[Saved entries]

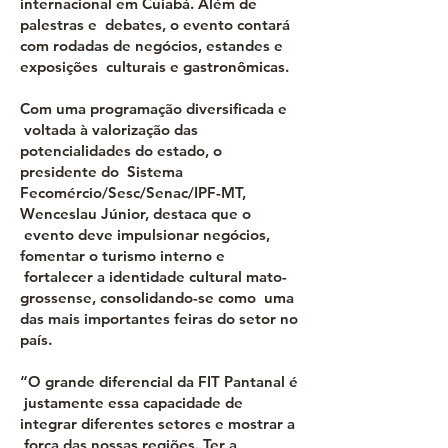
internacional em Cuiabá. Além de
palestras e debates, o evento contará
com rodadas de negócios, estandes e
exposições culturais e gastronômicas.
Com uma programação diversificada e
voltada à valorização das
potencialidades do estado, o
presidente do Sistema
Fecomércio/Sesc/Senac/IPF-MT,
Wenceslau Júnior, destaca que o
evento deve impulsionar negócios,
fomentar o turismo interno e
fortalecer a identidade cultural mato-
grossense, consolidando-se como uma
das mais importantes feiras do setor no
país.
“O grande diferencial da FIT Pantanal é
justamente essa capacidade de
integrar diferentes setores e mostrar a
força das nossas regiões. Ter a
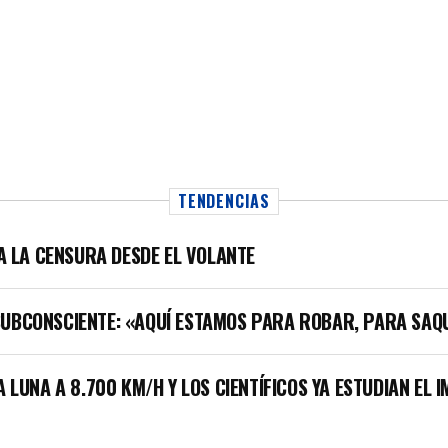
TENDENCIAS
LA LA CENSURA DESDE EL VOLANTE
SUBCONSCIENTE: «AQUÍ ESTAMOS PARA ROBAR, PARA SAQ
A LUNA A 8.700 KM/H Y LOS CIENTÍFICOS YA ESTUDIAN EL 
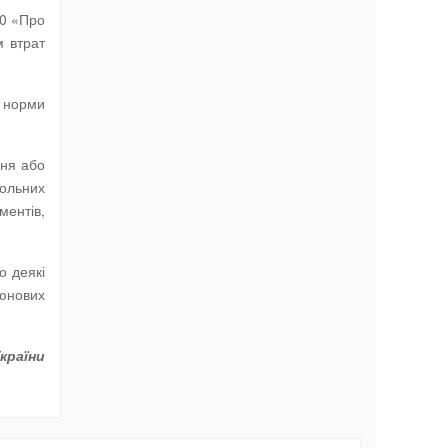
10 «Про
м втрат
і норми
ння або
гольних
ментів,
о деякі
тюнових
країни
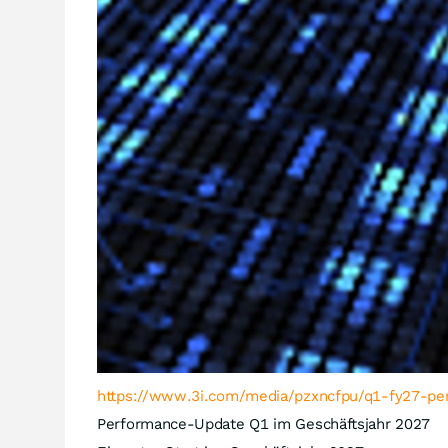
https://www.3i.com/media/pzxncfpu/q1-fy27-p
Performance-Update Q1 im Geschäftsjahr 2027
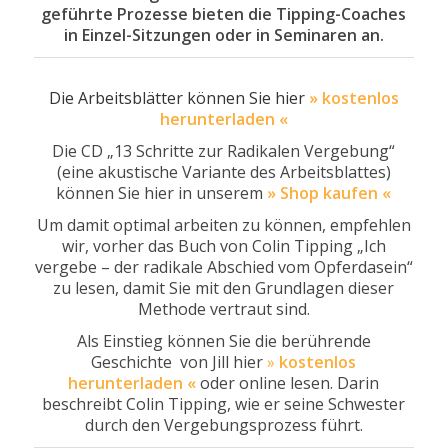
geführte Prozesse bieten die Tipping-Coaches
in Einzel-Sitzungen oder in Seminaren an.
Die Arbeitsblätter können Sie hier
»
kostenlos
herunterladen
«
Die CD „13 Schritte zur Radikalen Vergebung“
(eine akustische Variante des Arbeitsblattes)
können Sie hier in unserem
» Shop kaufen «
Um damit optimal arbeiten zu können, empfehlen
wir, vorher das Buch von Colin Tipping „Ich
vergebe – der radikale Abschied vom Opferdasein“
zu lesen, damit Sie mit den Grundlagen dieser
Methode vertraut sind.
Als Einstieg können Sie die berührende
Geschichte von Jill hier
»
kostenlos
herunterladen «
oder online lesen. Darin
beschreibt Colin Tipping, wie er seine Schwester
durch den Vergebungsprozess führt.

### Required work
Please return the lines from the line with "com rodadas de negócios, estandes e" through the last line of the data, both included, exactly, and without pictures.

### Answer section
com rodadas de negócios, estandes e
exposições culturais e gastronômicas.
Com uma programação diversificada e
voltada à valorização das
potencialidades do estado, o
presidente do Sistema
Fecomércio/Sesc/Senac/IPF-MT,
Wenceslau Júnior, destaca que o
evento deve impulsionar negócios,
fomentar o turismo interno e
fortalecer a identidade cultural mato-
grossense, consolidando-se como uma
das mais importantes feiras do setor no
país.
“O grande diferencial da FIT Pantanal é
justamente essa capacidade de
integrar diferentes setores e mostrar a
força das nossas regiões. Ter a
TENDENCIAS
LA LA CENSURA DESDE EL VOLANTE
SUBCONSCIENTE: «AQUÍ ESTAMOS PARA ROBAR, PARA SAQ
A LUNA A 8.700 KM/H Y LOS CIENTÍFICOS YA ESTUDIAN EL 
10 «Про
м втрат
і норми
ння або
гольних
ментів,
о деякі
тюнових
країни
https://www.3i.com/media/pzxncfpu/q1-fy27-p
Performance-Update Q1 im Geschäftsjahr 2027
geführte Prozesse bieten die Tipping-Coaches
in Einzel-Sitzungen oder in Seminaren an.
Die Arbeitsblätter können Sie hier
»
kostenlos
herunterladen
«
Die CD „13 Schritte zur Radikalen Vergebung“
(eine akustische Variante des Arbeitsblattes)
können Sie hier in unserem
» Shop kaufen «
Um damit optimal arbeiten zu können, empfehlen
wir, vorher das Buch von Colin Tipping „Ich
vergebe – der radikale Abschied vom Opferdasein“
zu lesen, damit Sie mit den Grundlagen dieser
Methode vertraut sind.
Als Einstieg können Sie die berührende
Geschichte von Jill hier
»
kostenlos
herunterladen «
oder online lesen. Darin
beschreibt Colin Tipping, wie er seine Schwester
durch den Vergebungsprozess führt.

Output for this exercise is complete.